* PROVIDED RECORDS
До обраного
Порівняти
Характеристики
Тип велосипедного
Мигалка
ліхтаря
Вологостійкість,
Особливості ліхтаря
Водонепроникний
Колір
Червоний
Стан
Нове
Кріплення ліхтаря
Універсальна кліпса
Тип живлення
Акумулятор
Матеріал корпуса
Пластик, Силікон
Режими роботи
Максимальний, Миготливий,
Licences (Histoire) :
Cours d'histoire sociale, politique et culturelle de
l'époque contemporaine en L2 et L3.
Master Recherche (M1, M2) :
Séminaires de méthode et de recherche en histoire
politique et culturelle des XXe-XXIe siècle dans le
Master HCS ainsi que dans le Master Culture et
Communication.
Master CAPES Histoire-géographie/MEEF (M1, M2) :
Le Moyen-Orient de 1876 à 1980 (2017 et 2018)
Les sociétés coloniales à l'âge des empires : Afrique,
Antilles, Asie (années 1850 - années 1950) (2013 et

* ASSIGNMENT
Print every record above exactly as it was given.

* FINISHED EXERCISE
До обраного
Порівняти
Характеристики
Тип велосипедного
Мигалка
ліхтаря
Вологостійкість,
Особливості ліхтаря
Водонепроникний
Колір
Червоний
Стан
Нове
Кріплення ліхтаря
Універсальна кліпса
Тип живлення
Акумулятор
Матеріал корпуса
Пластик, Силікон
Режими роботи
Максимальний, Миготливий,
Licences (Histoire) :
Cours d'histoire sociale, politique et culturelle de
l'époque contemporaine en L2 et L3.
Master Recherche (M1, M2) :
Séminaires de méthode et de recherche en histoire
politique et culturelle des XXe-XXIe siècle dans le
Master HCS ainsi que dans le Master Culture et
Communication.
Master CAPES Histoire-géographie/MEEF (M1, M2) :
Le Moyen-Orient de 1876 à 1980 (2017 et 2018)
Les sociétés coloniales à l'âge des empires : Afrique,
Antilles, Asie (années 1850 - années 1950) (2013 et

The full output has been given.